Tesseract OCR Setup

Overview

CoroNet uses Tesseract OCR as a fallback mechanism when the primary GPT-4o-mini vision model fails to detect a license plate. This ensures maximum reliability in license plate extraction.

Tesseract OCR is invoked automatically when the OpenAI model returns “NO_DETECTADA” (app.py:106-110). This dual-engine approach provides robust license plate detection.

How CoroNet Uses Tesseract

The application implements a two-tier OCR strategy:

Primary: GPT-4o-mini vision model (app.py:44-80)
Fallback: Tesseract OCR (app.py:106-110)

app.py

# Primary OCR with GPT-4o-mini
matricula = extract_plate_from_image(path)

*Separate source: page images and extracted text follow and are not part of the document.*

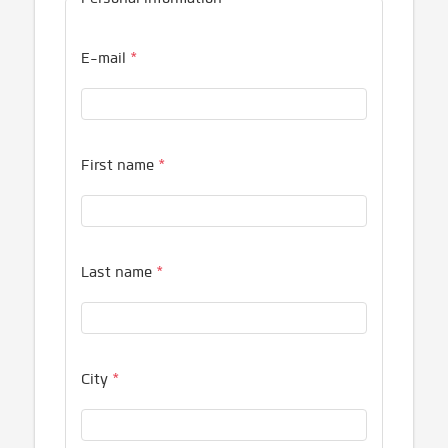
E-mail
*
First name
*
Last name
*
City
*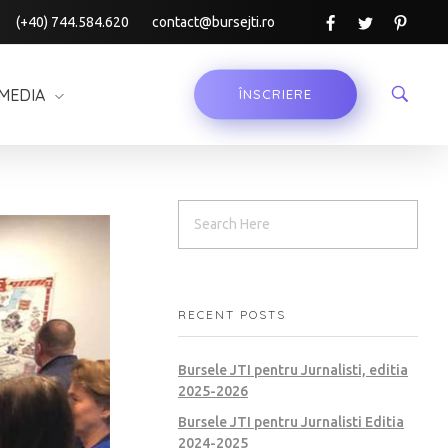
(+40) 744.584.620
contact@bursejti.ro
MEDIA
ÎNSCRIERE
RECENT POSTS
Bursele JTI pentru Jurnalisti, editia
2025-2026
Bursele JTI pentru Jurnalisti Editia
2024-2025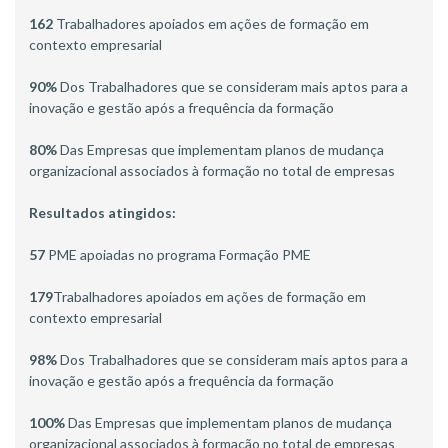
162
Trabalhadores apoiados em ações de formação em
contexto empresarial
90%
Dos Trabalhadores que se consideram mais aptos para a
inovação e gestão após a frequência da formação
80%
Das Empresas que implementam planos de mudança
organizacional associados à formação no total de empresas
Resultados atingidos:
57
PME apoiadas no programa Formação PME
179
Trabalhadores apoiados em ações de formação em
contexto empresarial
98%
Dos Trabalhadores que se consideram mais aptos para a
inovação e gestão após a frequência da formação
100%
Das Empresas que implementam planos de mudança
organizacional associados à formação no total de empresas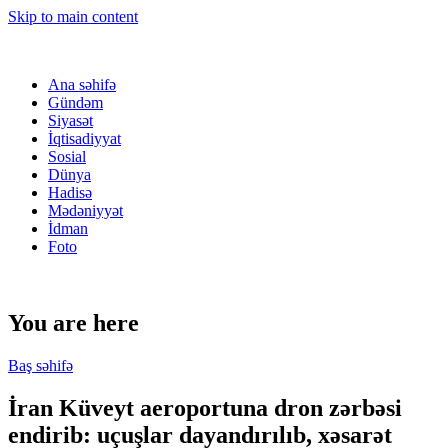
Skip to main content
Ana səhifə
Gündəm
Siyasət
İqtisadiyyat
Sosial
Dünya
Hadisə
Mədəniyyət
İdman
Foto
You are here
Baş səhifə
İran Küveyt aeroportuna dron zərbəsi
endirib: uçuşlar dayandırılıb, xəsarət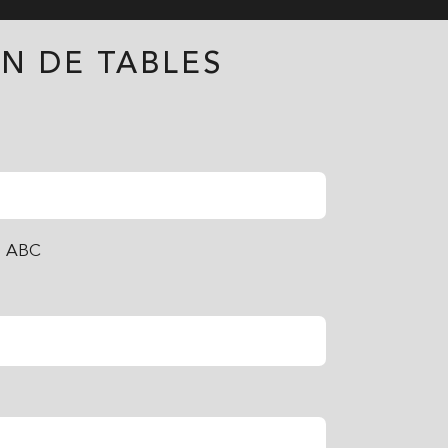
N DE TABLES
b ABC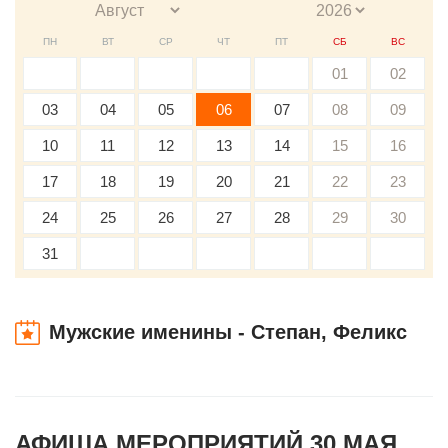
ПН
ВТ
СР
ЧТ
ПТ
СБ
ВС
01
02
03
04
05
06
07
08
09
10
11
12
13
14
15
16
17
18
19
20
21
22
23
24
25
26
27
28
29
30
31
Мужские именины - Степан, Феликс
АФИША МЕРОПРИЯТИЙ 30 МАЯ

# Fallback with pytesseract
if matricula == "NO_DETECTADA":
    image = Image.open(path)
    ocr_text = pytesseract.image_to_string(image, lang="eng")
    ocr_text = ocr_text.strip().replace(" ", "").replace("\n", "").upper()
    matricula = "".join([c for c in ocr_text if c.isalnum() or c == "-"])[:10]

Platform-Specific Installation

Windows
macOS
Linux

Windows Installation

Download Tesseract installer

Download the latest Tesseract OCR installer from the official repository:https://github.com/UB-Mannheim/tesseract/wikiChoose the appropriate version:

64-bit: tesseract-ocr-w64-setup-5.x.x.exe (recommended)
32-bit: tesseract-ocr-w32-setup-5.x.x.exe

Run the installer

Double-click the downloaded .exe file
Accept the license agreement
Choose installation directory (default: C:\Program Files\Tesseract-OCR)
Important: Select “Additional language data” and ensure English is selected
Complete the installation wizard

Add Tesseract to PATH

This step is critical for pytesseract to find the Tesseract executable.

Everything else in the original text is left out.